A common task in finance is forecasting values. There are several methods for creating forecasts such as ARIMA, Bayesian Structural Time Series, and simulation. Monte Carlo is a simulation technique based on generating random walks over a period of time.
In this tutorial, we will:
- fetch Natural Gas prices
- Simulate future price movements using Monte Carlo
- Plot the simulated future paths
- Calculate future values using ARIMA and Bayesian Timeseries
We start by importing the modules we will need. We are going to access the price of natural gas from Financial Modeling Prep, a web API. You need an API key from them to pull the data.
# getting historical data for US Natural Gas prices.
# This code calls the API and transforms the result into a DataFrame.
import numpy as np
np.random.seed(3363)
import pandas as pd
from scipy.stats import norm
import datetime
import matplotlib.pyplot as plt
%matplotlib inline
ticker = "NGUSD" #US natural gas
base = 'https://financialmodelingprep.com/api/v3/'
key = YOUR_KEY
target = "{}historical-price-full/{}?apikey={}".format(base, ticker, key)
df = pd.read_json(target)
df = pd.json_normalize(df['historical'])
df['date'] = pd.to_datetime(df['date'])
df.set_index('date', inplace=True)
# saving the file
df.to_csv('data/NGUSD data.csv')
df.head()
We pull the data and save it as an CSV so we can use it later. Let's plot the data so we can see how the price has changed over time.
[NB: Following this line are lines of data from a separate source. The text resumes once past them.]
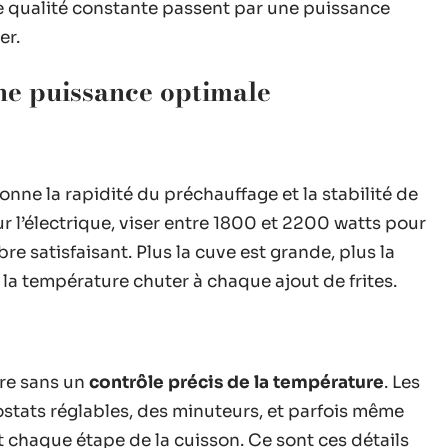
ne qualité constante passent par une puissance
er.
ne puissance optimale
onne la rapidité du préchauffage et la stabilité de
r l’électrique, viser entre 1800 et 2200 watts pour
bre satisfaisant. Plus la cuve est grande, plus la
 la température chuter à chaque ajout de frites.
ère sans un
contrôle précis de la température
. Les
tats réglables, des minuteurs, et parfois même
chaque étape de la cuisson. Ce sont ces détails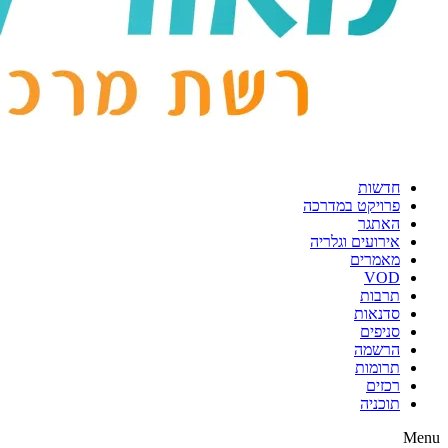
חדשות
פרויקט במדרכה
האתגר
אירועים וגלריה
מאמרים
VOD
תרבות
סדנאות
סניפים
הרשמה
תרומות
רכזים
תוכניה
Menu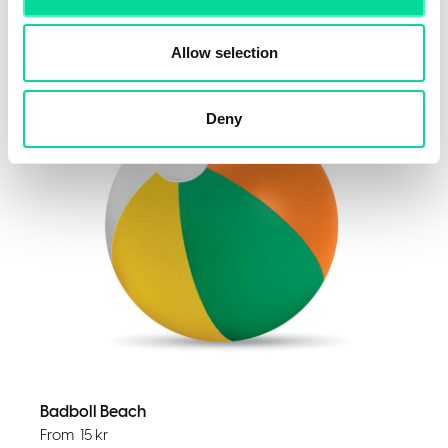
Allow selection
Deny
Badboll Beach
From
15
kr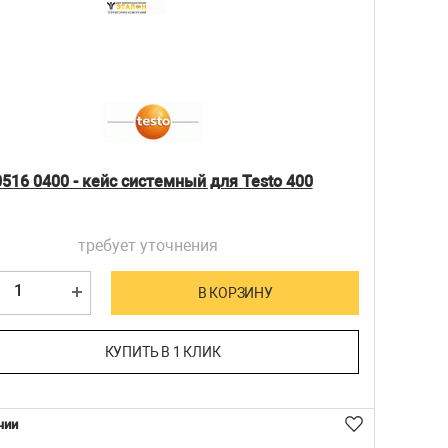
0516 0400 - кейс системный для Testo 400
требует уточнения
В КОРЗИНУ
КУПИТЬ В 1 КЛИК
чии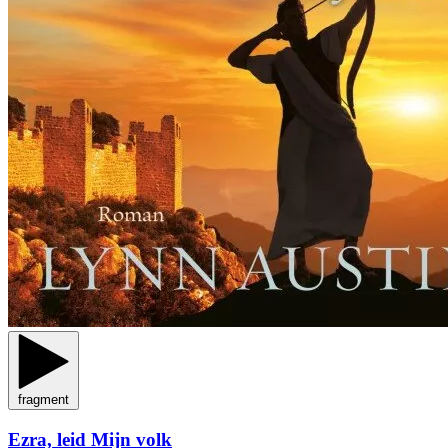
fragment
Ezra, leid Mijn volk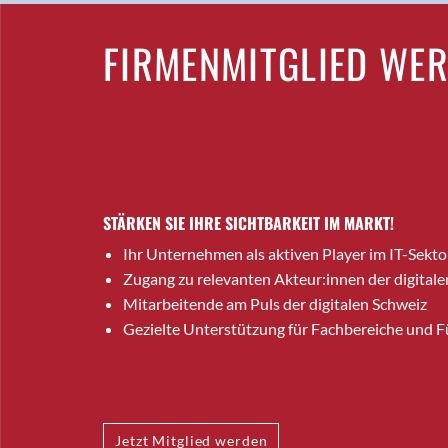
FIRMENMITGLIED WE
STÄRKEN SIE IHRE SICHTBARKEIT IM MARKT!
Ihr Unternehmen als aktiven Player im IT-Sekto
Zugang zu relevanten Akteur:innen der digitale
Mitarbeitende am Puls der digitalen Schweiz
Gezielte Unterstützung für Fachbereiche und 
Jetzt Mitglied werden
#Plot of asset historical closing price
df['adjClose'].plot(figsize=(10, 6), title = "Price of {} from {} to {}".format(ticker, df.index.min(), df.index.max()))
Geometric Brownian Motion
We want to simualte future values for the natrual gas prices based on the historic values. To make this more relaistic, we constrain the amount the price can change in a period to the mean of the historic price change with some random shock. We assume the log of the returns (percent changes) are normally distributed. We also assume the market is efficient.
The formula for the change in price between periods is the price of the stock in t0 multiplied by the expected drift (average change in price) plus an exogenous shock.
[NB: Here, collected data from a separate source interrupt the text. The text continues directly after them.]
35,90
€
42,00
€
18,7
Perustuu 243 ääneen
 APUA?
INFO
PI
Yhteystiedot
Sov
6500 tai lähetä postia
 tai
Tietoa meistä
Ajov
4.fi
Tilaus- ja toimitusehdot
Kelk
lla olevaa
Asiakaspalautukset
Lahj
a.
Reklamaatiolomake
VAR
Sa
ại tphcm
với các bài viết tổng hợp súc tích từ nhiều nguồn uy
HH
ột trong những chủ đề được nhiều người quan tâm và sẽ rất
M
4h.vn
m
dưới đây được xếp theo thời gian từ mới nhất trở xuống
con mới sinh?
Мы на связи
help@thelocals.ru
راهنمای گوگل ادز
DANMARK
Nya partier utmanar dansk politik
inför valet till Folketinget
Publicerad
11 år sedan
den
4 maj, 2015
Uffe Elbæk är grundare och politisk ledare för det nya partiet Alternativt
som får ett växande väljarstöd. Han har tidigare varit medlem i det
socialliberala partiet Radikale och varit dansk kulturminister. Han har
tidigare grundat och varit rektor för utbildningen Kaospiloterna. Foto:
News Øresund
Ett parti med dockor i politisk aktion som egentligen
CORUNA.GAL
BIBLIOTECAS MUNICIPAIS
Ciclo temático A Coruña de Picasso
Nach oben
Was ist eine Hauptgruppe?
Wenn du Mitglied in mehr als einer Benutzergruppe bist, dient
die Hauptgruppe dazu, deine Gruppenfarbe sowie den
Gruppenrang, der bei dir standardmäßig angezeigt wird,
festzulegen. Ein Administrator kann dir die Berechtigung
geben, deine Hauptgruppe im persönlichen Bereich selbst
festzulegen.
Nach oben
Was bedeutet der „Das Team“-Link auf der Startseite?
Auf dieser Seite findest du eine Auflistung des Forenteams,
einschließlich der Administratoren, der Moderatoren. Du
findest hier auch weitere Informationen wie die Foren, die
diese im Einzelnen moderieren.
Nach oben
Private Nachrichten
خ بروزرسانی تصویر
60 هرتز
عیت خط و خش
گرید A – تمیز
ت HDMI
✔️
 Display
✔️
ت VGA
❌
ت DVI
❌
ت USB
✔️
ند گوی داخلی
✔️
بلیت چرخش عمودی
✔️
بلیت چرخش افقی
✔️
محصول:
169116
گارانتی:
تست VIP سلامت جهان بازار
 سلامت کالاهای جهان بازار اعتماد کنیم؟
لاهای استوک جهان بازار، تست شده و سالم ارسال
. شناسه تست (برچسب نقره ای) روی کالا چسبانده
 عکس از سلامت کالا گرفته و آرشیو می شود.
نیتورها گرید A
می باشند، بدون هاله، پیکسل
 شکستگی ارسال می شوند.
pred_end_date = datetime.datetime(2023, 7, 20)
forecast_dates = [d if d.isoweekday() in range(1, 6) else np.nan for d in pd.date_range(df.index.max(), pred_end_date)]
intervals = len(forecast_dates)
iterations = 10000
#Preparing log returns from data
log_returns = np.log(1 + df['adjClose'].pct_change())
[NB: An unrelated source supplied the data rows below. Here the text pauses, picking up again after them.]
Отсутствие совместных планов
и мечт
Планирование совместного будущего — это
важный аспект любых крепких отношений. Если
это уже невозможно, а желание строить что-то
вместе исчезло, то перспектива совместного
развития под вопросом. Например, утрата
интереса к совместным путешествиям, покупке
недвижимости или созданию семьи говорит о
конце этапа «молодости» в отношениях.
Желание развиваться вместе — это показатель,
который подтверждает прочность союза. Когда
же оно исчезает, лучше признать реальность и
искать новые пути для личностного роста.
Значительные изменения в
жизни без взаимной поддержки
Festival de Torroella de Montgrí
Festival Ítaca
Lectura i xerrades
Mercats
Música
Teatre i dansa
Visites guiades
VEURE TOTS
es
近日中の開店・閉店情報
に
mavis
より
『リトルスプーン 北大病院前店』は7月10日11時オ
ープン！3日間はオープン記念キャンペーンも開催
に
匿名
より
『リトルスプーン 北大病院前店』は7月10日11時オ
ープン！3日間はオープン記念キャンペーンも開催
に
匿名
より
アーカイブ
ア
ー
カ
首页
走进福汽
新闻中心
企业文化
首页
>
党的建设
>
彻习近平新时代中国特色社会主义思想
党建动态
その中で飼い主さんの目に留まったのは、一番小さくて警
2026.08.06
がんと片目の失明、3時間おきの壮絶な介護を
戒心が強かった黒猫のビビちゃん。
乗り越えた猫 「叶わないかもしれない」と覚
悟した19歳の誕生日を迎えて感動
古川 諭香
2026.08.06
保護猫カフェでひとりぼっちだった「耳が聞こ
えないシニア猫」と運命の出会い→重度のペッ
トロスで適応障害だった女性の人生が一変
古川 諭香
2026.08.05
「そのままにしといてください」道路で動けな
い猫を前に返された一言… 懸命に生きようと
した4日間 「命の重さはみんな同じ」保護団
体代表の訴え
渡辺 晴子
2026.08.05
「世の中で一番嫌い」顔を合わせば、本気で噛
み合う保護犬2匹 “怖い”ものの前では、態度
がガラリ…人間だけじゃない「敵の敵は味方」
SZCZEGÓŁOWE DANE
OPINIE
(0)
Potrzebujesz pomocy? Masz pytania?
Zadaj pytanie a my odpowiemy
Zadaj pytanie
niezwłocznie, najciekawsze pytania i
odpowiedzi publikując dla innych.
#Setting up drift and random component in relation to asset data
u = log_returns.mean()
var = log_returns.var()
drift = u - (0.5 * var)
stdev = log_returns.std()
daily_returns = np.exp(drift + stdev * norm.ppf(np.random.rand(intervals, iterations)))
#Takes last data point as startpoint point for simulation
S0 = df['adjClose'].iloc[-1]
price_list = np.zeros_like(daily_returns)
price_list[0] = S0
#Applies Monte Carlo simulation in asset
for t in range(1, intervals):
price_list[t] = price_list[t - 1] * daily_returns[t]
forecast_df = pd.DataFrame(price_list)
forecast_df.plot(figsize=(10,6), legend=False, title = "{} Simulated Future Paths".format(iterations))
We run the simulation 10,000 times. We could run it more but this is good enough for now. Let's plot the end values. These are the expected values for the price of natural gas in 14 periods (in this case 14 days).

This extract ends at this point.